The minimum training standards of the Society for Assisted Reproductive Technology for clinical staff are largely undisputed. However, another organization, the American Society for Reproductive Medicine (ASRM), faced a lawsuit after trying to cut compensation for egg donors. ASRM advises that payments over $ 5,000 must be “justified” and that amounts over $ 10,000 are “inappropriate”. In response, four egg donors sued the organization, arguing that the price caps undercompensate women for a “painful and risky” procedure. In 2016, after four years of litigation, the organization agreed to remove the financial caps from its policies.

ASRM also insists that egg donors have “the same duties as in the normal doctor-patient relationship”. However, the egg donation model complicates this due diligence as doctors employed by egg donation companies are financially motivated to ensure that women donate their eggs. A researcher posing as a potential egg donor observed that doctors “focused primarily on the infertile recipients” of the eggs – and less on the donor who was undergoing invasive surgery.

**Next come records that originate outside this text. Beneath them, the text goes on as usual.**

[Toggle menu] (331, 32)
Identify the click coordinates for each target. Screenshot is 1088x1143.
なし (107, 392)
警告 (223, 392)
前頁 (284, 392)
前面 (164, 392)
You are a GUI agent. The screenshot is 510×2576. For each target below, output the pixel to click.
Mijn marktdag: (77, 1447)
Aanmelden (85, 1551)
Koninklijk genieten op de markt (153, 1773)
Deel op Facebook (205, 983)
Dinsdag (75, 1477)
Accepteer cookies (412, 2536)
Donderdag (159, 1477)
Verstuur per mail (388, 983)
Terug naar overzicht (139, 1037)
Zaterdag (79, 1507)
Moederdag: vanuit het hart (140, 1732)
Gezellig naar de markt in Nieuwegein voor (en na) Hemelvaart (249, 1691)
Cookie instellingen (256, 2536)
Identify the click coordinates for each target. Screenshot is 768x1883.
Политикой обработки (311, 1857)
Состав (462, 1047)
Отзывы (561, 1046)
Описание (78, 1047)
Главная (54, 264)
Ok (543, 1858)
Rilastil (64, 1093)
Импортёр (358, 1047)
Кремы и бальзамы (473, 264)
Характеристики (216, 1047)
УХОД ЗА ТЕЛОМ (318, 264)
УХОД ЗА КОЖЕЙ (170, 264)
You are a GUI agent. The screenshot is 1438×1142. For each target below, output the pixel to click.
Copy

These ethical issues in the egg donation industry can be addressed through a variety of regulatory solutions. The U.S. Department of Health could set up a national egg donor registry and initiate further government-funded studies on the long-term effects of donation. Such efforts can provide potential donors with “unbiased” information rather than forcing them to rely on advice from egg donation companies. In addition, through the development of regulations, the ministry could transpose doctor-patient care and the upper limits of compensation through private health organizations into federal law.

At the structural level, the “fragmentation” of the US health system could hinder better tracking of the health effects of egg donation. The uninsured, financially-powered donation process used by U.S. egg donation companies separates the donors from their general health care provider. In contrast, Scandinavian countries with nationalized health systems have produced “robust” data on the health effects of reproductive techniques by prioritizing the health of donors and providing insurance coverage for egg donation.

While the future of egg donation regulation may be uncertain, it is now clear that the appeal of up to five-digit payments provides “fertile ground” for persistent ethical and medical concerns that deserve better regulation to protect donors.